Огромные, как зонтики, красные и синие плетёные шляпы качались, блестя на солнце, у входа в малайскую лавчонку. Тут же рядом молодой малаец в дырявой шляпе, вертясь, крича и обливаясь потом, показывал всем свои мускулы, ступни, зубы, — предлагал себя в слуги.

Эвердина остановилась у лавчонки. Ей хотелось рассмотреть ближе большую голубую шляпу с белым верхом, искусно сплетённую из пальмовой соломы.

Чья-то ручная тележка едва не налетела на Эвердину. Она оглянулась и увидела: сначала горку бананов на тележке, за бананами — битых рождественских гусей, а за гусями — Эдварда, лилового от жары и от усталости.

— Эдвард, неужели это вы? — вскрикнула Эвердина.

— Эвердина! — ахнул Эдвард. Ручка тележки выскользнула у него из рук.

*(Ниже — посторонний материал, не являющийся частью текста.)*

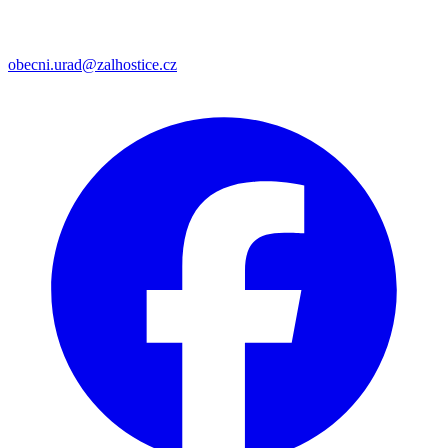
obecni.urad@zalhostice.cz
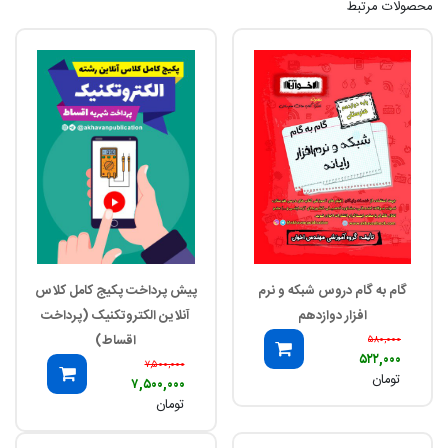
محصولات مرتبط
گام به گام دروس شبکه و نرم
پیش پرداخت پکیج کامل کلاس
افزار دوازدهم
آنلاین الکتروتکنیک (پرداخت
اقساط)
۵۸۰,۰۰۰
۵۲۲,۰۰۰
۷,۵۰۰,۰۰۰
تومان
۷,۵۰۰,۰۰۰
تومان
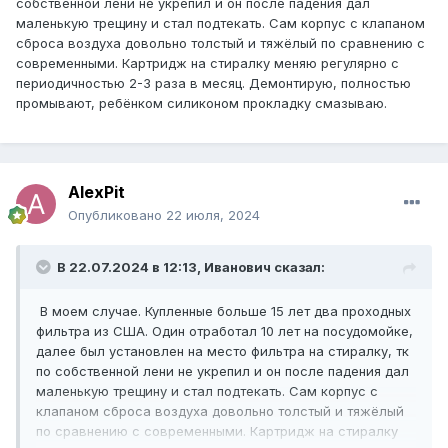
собственной лени не укрепил и он после падения дал
маленькую трещину и стал подтекать. Сам корпус с клапаном
сброса воздуха довольно толстый и тяжёлый по сравнению с
современными. Картридж на стиралку меняю регулярно с
периодичностью 2-3 раза в месяц. Демонтирую, полностью
промывают, ребёнком силиконом прокладку смазываю.
AlexPit
Опубликовано
22 июля, 2024
В 22.07.2024 в 12:13,
Иванович
сказал:
В моем случае. Купленные больше 15 лет два проходных
фильтра из США. Один отработал 10 лет на посудомойке,
далее был установлен на место фильтра на стиралку, тк
по собственной лени не укрепил и он после падения дал
маленькую трещину и стал подтекать. Сам корпус с
клапаном сброса воздуха довольно толстый и тяжёлый
по сравнению с современными. Картридж на стиралку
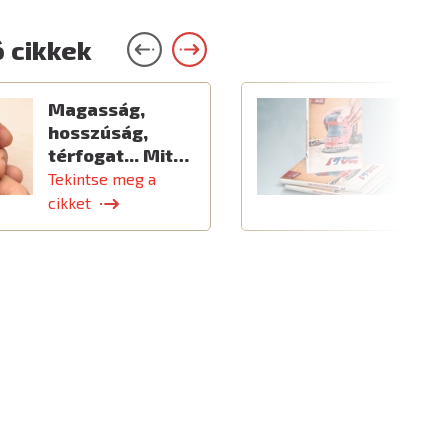
 cikkek
Magasság,
Ú
hosszúság,
térfogat... Mit…
Tekintse meg a
T
cikket
c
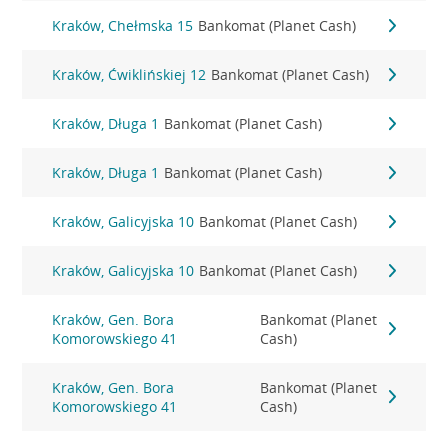
Kraków, Chełmska 15
Bankomat (Planet Cash)
Kraków, Ćwiklińskiej 12
Bankomat (Planet Cash)
Kraków, Długa 1
Bankomat (Planet Cash)
Kraków, Długa 1
Bankomat (Planet Cash)
Kraków, Galicyjska 10
Bankomat (Planet Cash)
Kraków, Galicyjska 10
Bankomat (Planet Cash)
Kraków, Gen. Bora
Bankomat (Planet
Komorowskiego 41
Cash)
Kraków, Gen. Bora
Bankomat (Planet
Komorowskiego 41
Cash)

— Почему вы не приходили, Эдвард?

Эдвард молчал. Нагнувшись, он ловил упавшую ручку.

— Я так вас ждала, Эдвард!..

Эдвард не отвечал.

Бананы рассыпались, битые гуси сползли на мостовую…

Как только товар был сгружён, Эдвард снова подошёл к Эвердине.

— Уйдём, отсюда, — сказал он.

Он взял её за руку и увёл далеко от базара, за Тигровый овраг, на глухую немощёную улицу, поросшую травой. Здесь он сел рядом с нею на землю у чьего-то дома.

— Я прятался от вас, Эвердина, — сказал Эдвард.

— А я вас искала, Эдвард…

— Я прятался не столько от вас, сколько от ваших родных.

— Вы сделали что-нибудь дурное?

— Нет, я только хотел попросить вас о том, на что они никогда не согласятся.

— О чём же?..

Загорелая рука Эдварда легла на нежную, ещё совсем белую руку Эвердины.

— Что бы вы сказали, Эвердина, если бы человек, не имеющий работы, угла, денег…

— Да, Эдвард?..

— Человек, презираемый и гонимый всеми, не принятый в так называемом «хорошем обществе», человек, которого считают сумасбродным, неуравновешенным, почти безумным… если бы такой человек решился просить вашей руки?..

Смеющиеся глаза Эвердины сделались серьёзными.

— Что бы я сказала?.. Я сказала бы, Эдвард, что если этот человек — вы, то я согласна.

Через минуту они уже шли вместе к гостинице Эвердины, так и не вспомнив о тележке с продуктами, оставленной на базаре…

— Расскажите мне всё! — потребовала Эвердина.

И Эдвард рассказал ей всё: о Суматре, о баттаках, о генерале Михельсе и о натальской кассе.

Предельным сроком для первого взноса в пятьсот гульденов, в счёт погашения натальской суммы, Батавская палата назначила первое января 1843 года.

До срока оставалось шесть дней.

— Пятьсот гульденов? У меня есть ровно пятьсот гульденов — наследство матери, — обрадовалась Эвердина.

— Это невозможно! — сказал Эдвард.

— Это надо сделать! — сказала Эвердина.

Она сама внесла в палату первые деньги.

Возможность работать в колониях вновь открывалась перед Эдвардом.

Можно было начинать с того же: младшим контролёром на Яве, на Целебесе или на Амбойне.

На Яве был голод, на Целебесе — волнения, на Амбойне — восстание.

— Вы должны обещать мне, что станете, наконец, разумным! — просила Эвердина.

И Эдвард обещал Эвердине стать «разумным».